> **Exercise description**
Please return the lines below verbatim, beginning at the one that has "Identify the click" and stopping after the one that has "[Share on X] (855, 512)", and add no other lines.

Given records section start

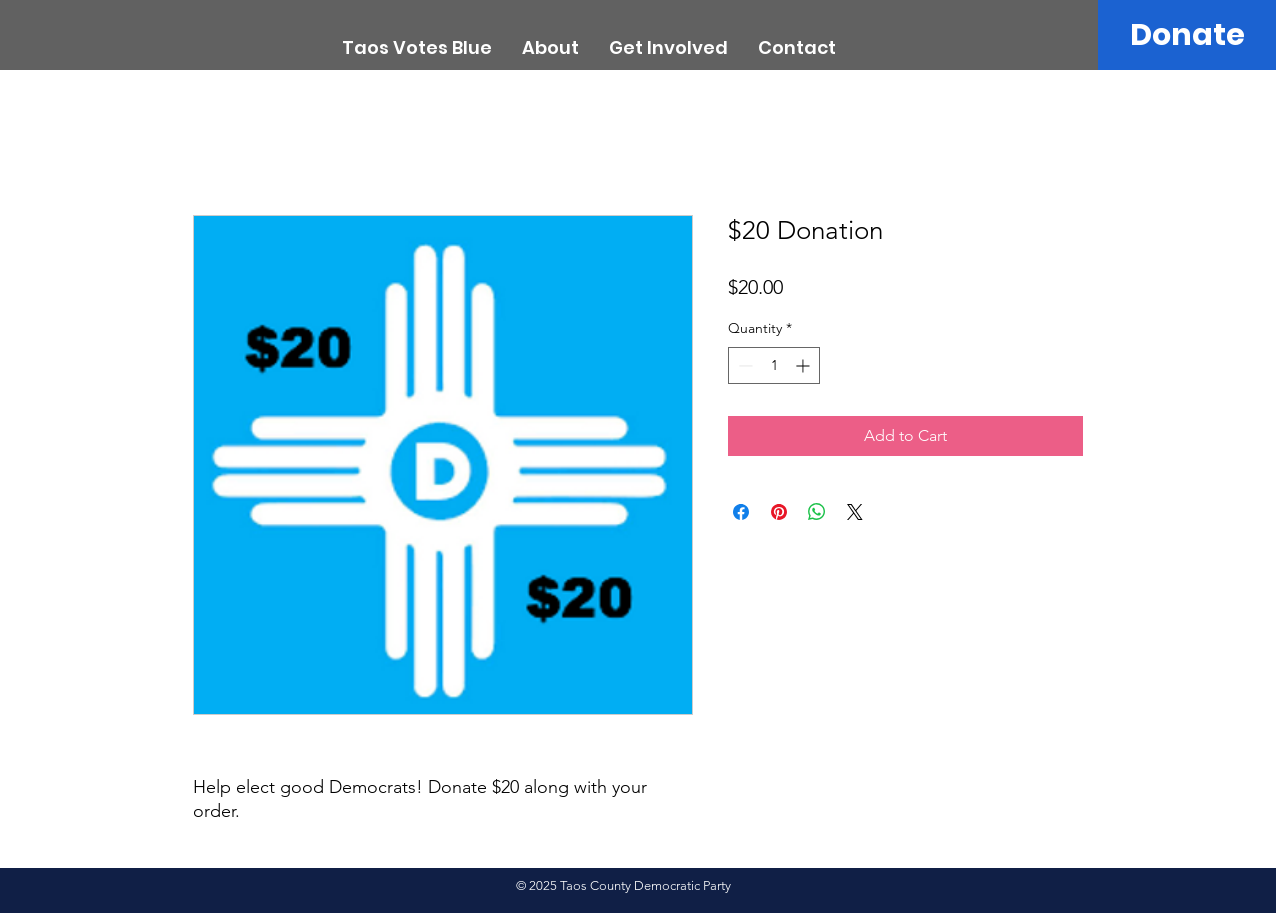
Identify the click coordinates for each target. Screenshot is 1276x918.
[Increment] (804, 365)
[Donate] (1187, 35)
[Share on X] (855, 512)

Given records section end
Given records section start

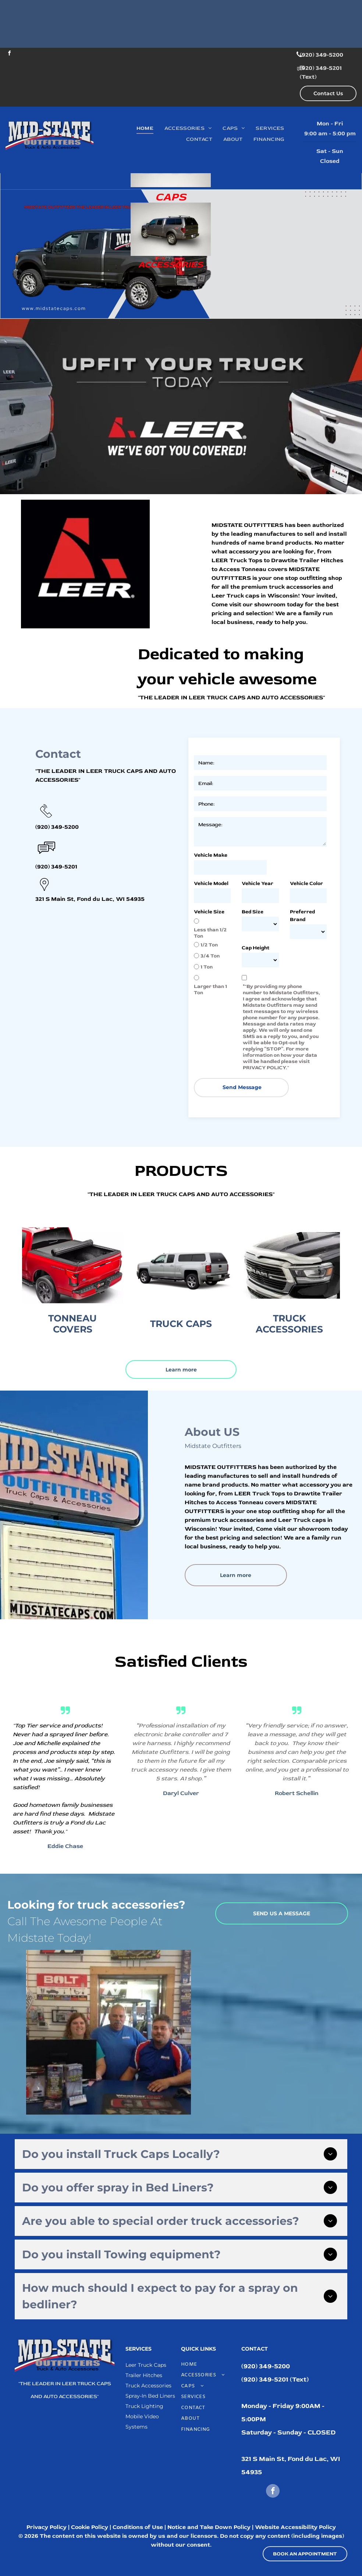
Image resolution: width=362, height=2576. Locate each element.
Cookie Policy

Given records section end

> **Expected answer**
Identify the click coordinates for each target. Screenshot is 1276x918.
[Increment] (804, 365)
[Donate] (1187, 35)
[Share on X] (855, 512)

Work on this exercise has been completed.